Deux romans inspirés par des faits réels

Il est frappant de les voir toutes deux s’intéresser, dans leur dernier livre, à l’histoire encore largement méconnue et occultée d’une autre minorité discriminée et persécutée par les nazis, les Sinti. Cette histoire a cependant commencé à sortir de l’ombre ces dernières années, avec des travaux d’historiens, de psychologues ((Le livre publié par Silvia Wolf à l’occasion de l’inauguration du monument commémoratif de la ville de Trêves contient une bibliographie très complète: WOLF, Silvia. 2012. Überleben- das war für uns nicht vorgesehen ! Lebensgeschichten rheinland-pfälzischer Sinti-Familien, Jacques Delfeld (ed.), Landau : Verband Deutscher Sinti und Roma.)), la publication d’ouvrages fondés sur des témoignages de Sinti survivants ((GUTH, Karin Guth. 2009. Z 3105. Der Sinto Walter Winter überlebt den Holocaust. Hamburg : VSA-Verlag. https://www.vsa-verlag.de/uploads/media/VSA_Guth_Z3105_Winter.pdf, HAUMANN, Heiko. 2016. Die Akte Zilli Reichmann.
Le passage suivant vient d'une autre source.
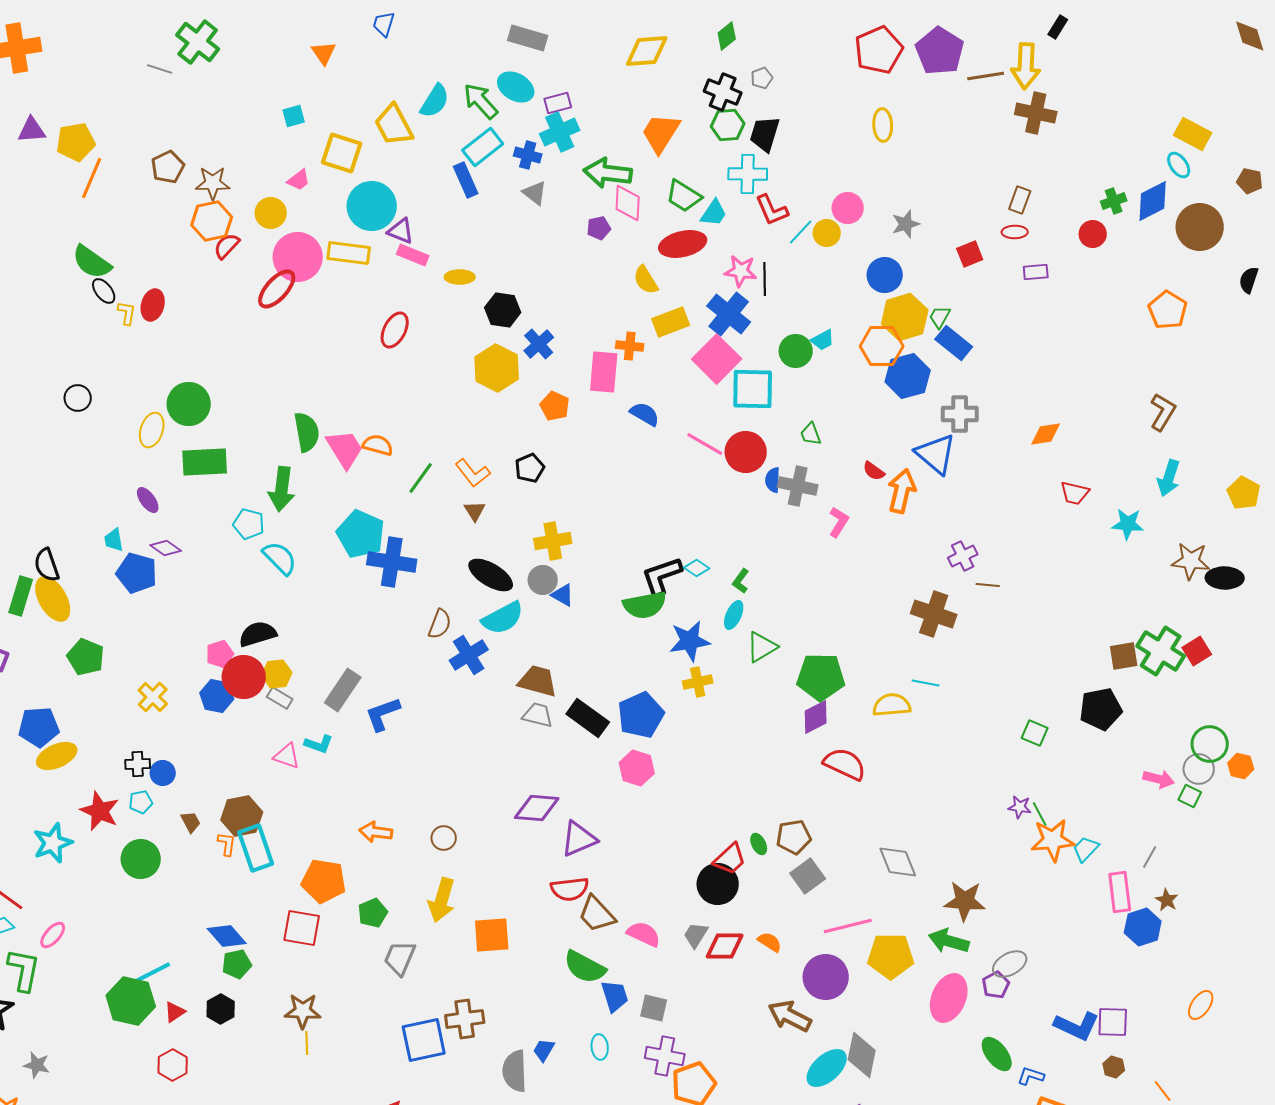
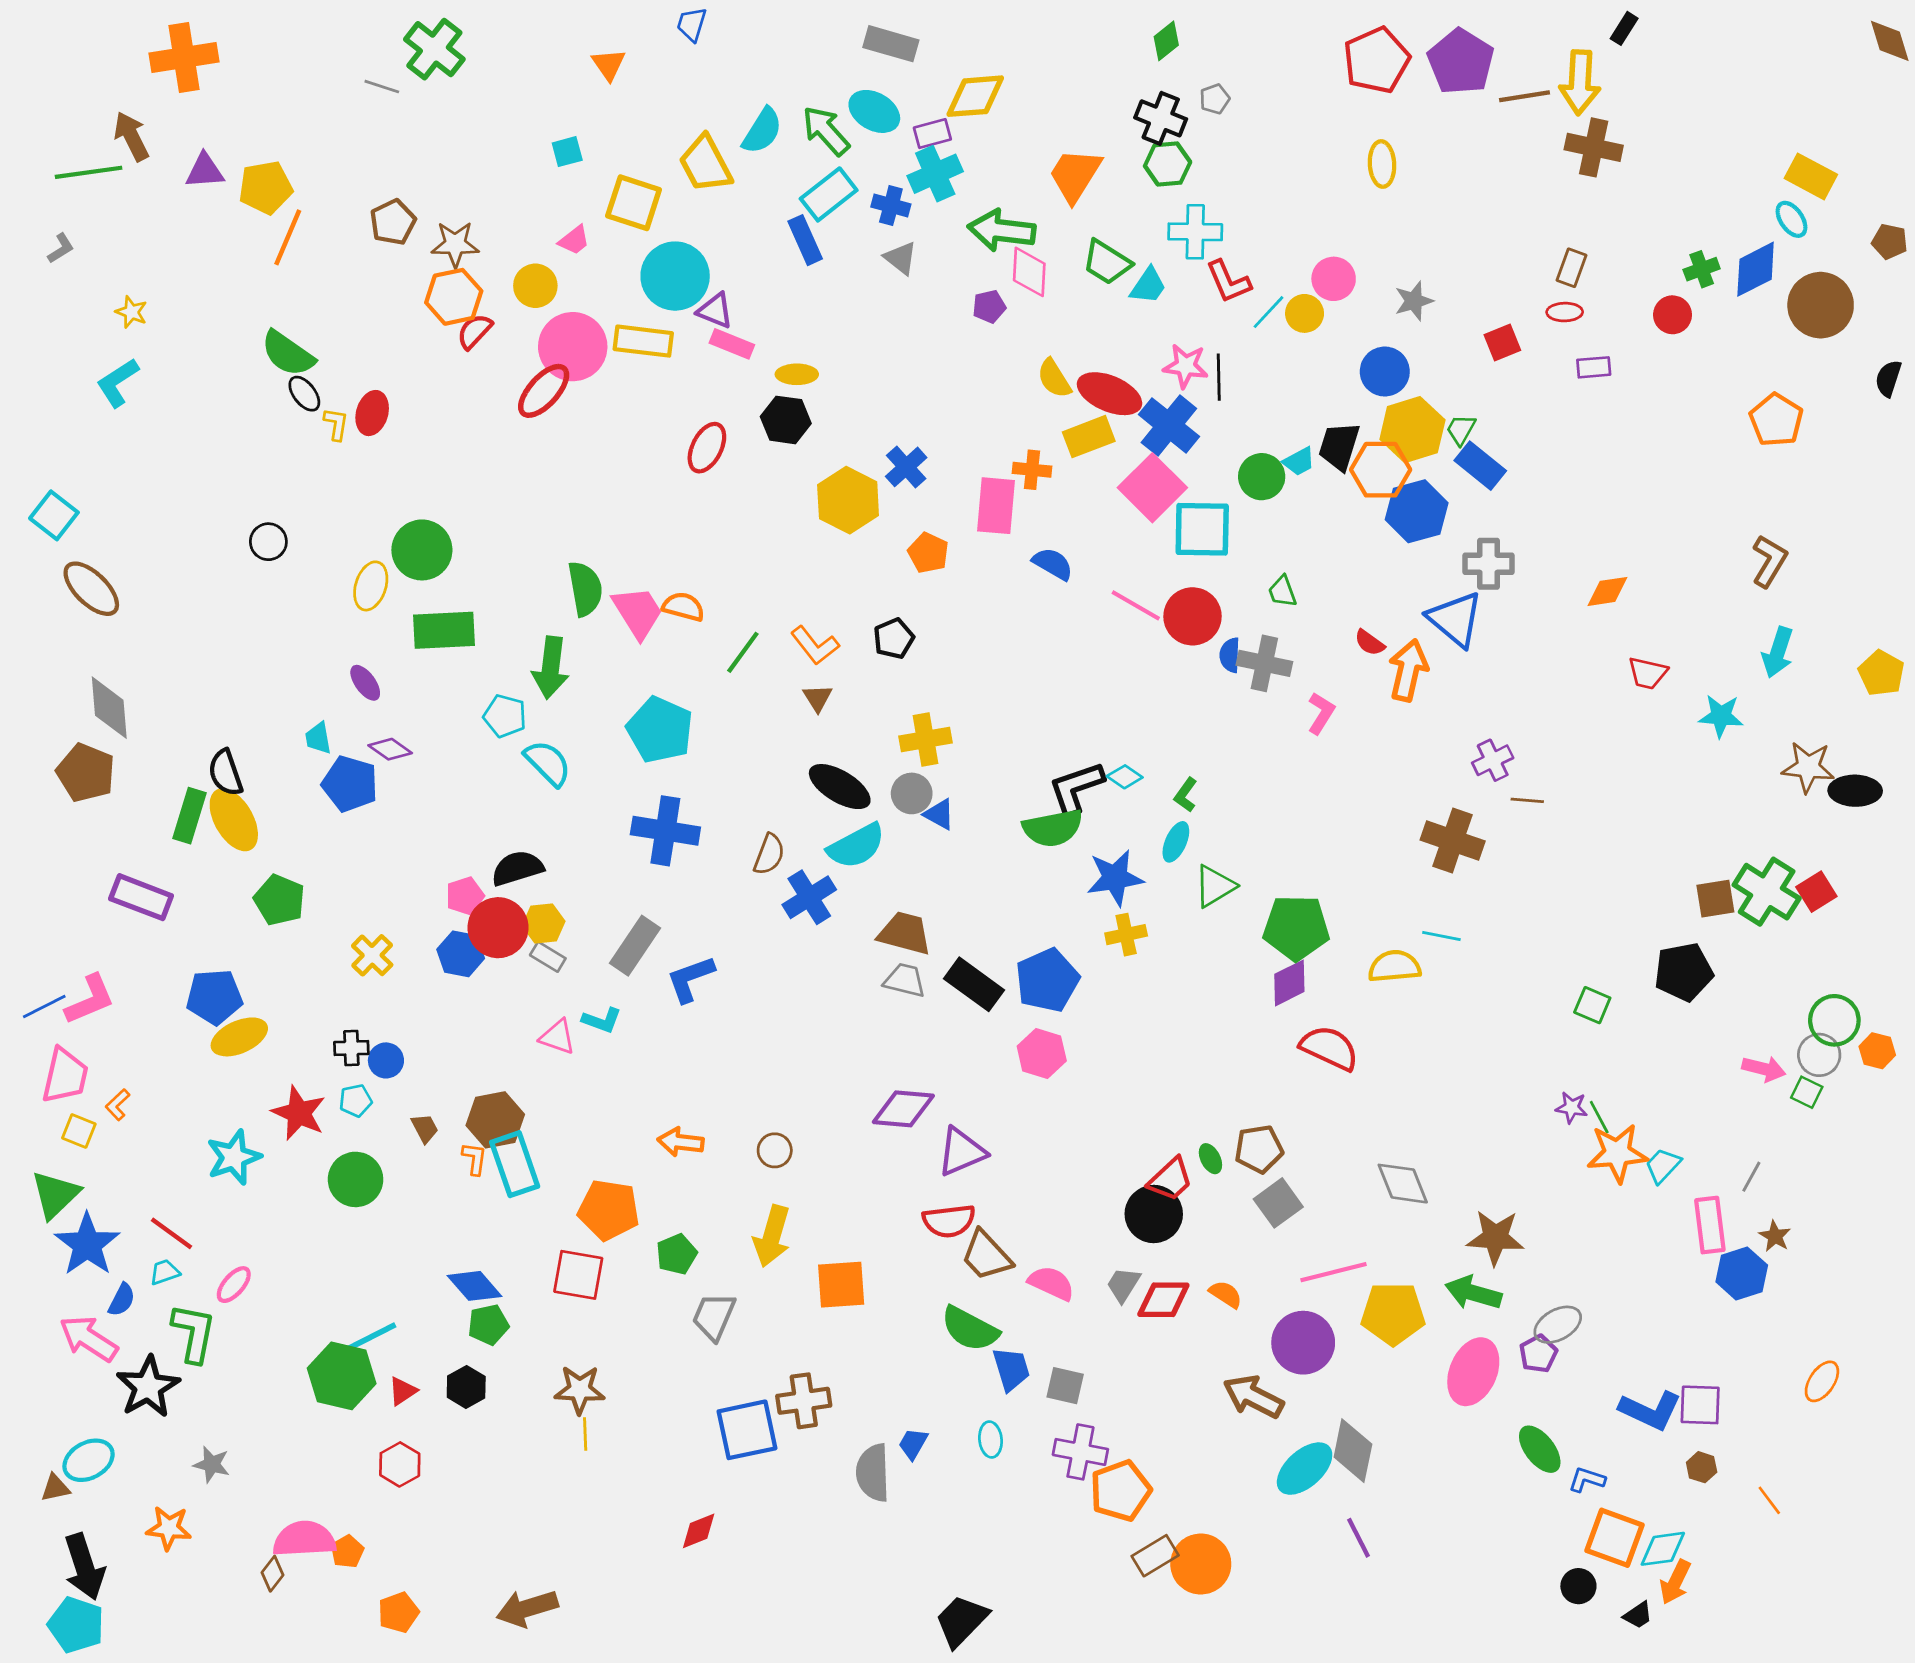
yellow diamond: (647, 51) -> (975, 96), moved
black trapezoid: (765, 134) -> (1339, 446), moved
red ellipse: (683, 244) -> (1109, 394), moved, turned 36
black hexagon: (503, 310) -> (786, 420), moved
blue cross: (392, 562) -> (665, 831), moved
Zur Geschichte der Sinti im 20. Jahrhundert. Frankfurt am Main : Fischer Taschenbuch Verlag.)) et l’inauguration en 2012 de monuments commémoratifs, notamment à Berlin et à Trêves, pour ne citer que les villes présentes dans les romans des deux auteures qui s’inscrivent probablement en partie dans ce contexte. Ils sont aussi à relier à une actualité marquée par des « faits divers » qui témoignent d’une persistance des préjugés anti-rom et même d’actes ouvertement racistes inspirés par une idéologie d’extrême-droite clairement néonazie ((Regina Scheer explique dans une interview qu’elle s’inspire pour écrire de ce qu’elle « voit et vit »: « Das Material für mein Schreiben, ist das, was ich sehe und erlebe » (Buchjournal 10. 04. 2019, p.11) et cite dans cette même interview l’exemple d’un article à propos d’un immeuble de Schöneberg « envahi » par des Roms qui l’a fait réagir. Ursula Krechel a, quant à elle, vraisemblablement été marquée par les attaques subies par un restaurant de Trêves tenue par une famille de Sinti et rappelées dans l’un des discours tenus lors de l’inauguration du monument commémoratif déjà évoqué : cf. https://www.agf-trier.de/wp-content/uploads/2018/06/Artikel-Christian-Pfeil.pdf et archiv.16vor.de/man-kann-verzeihen-darf-aber-nicht-vergessen/.)).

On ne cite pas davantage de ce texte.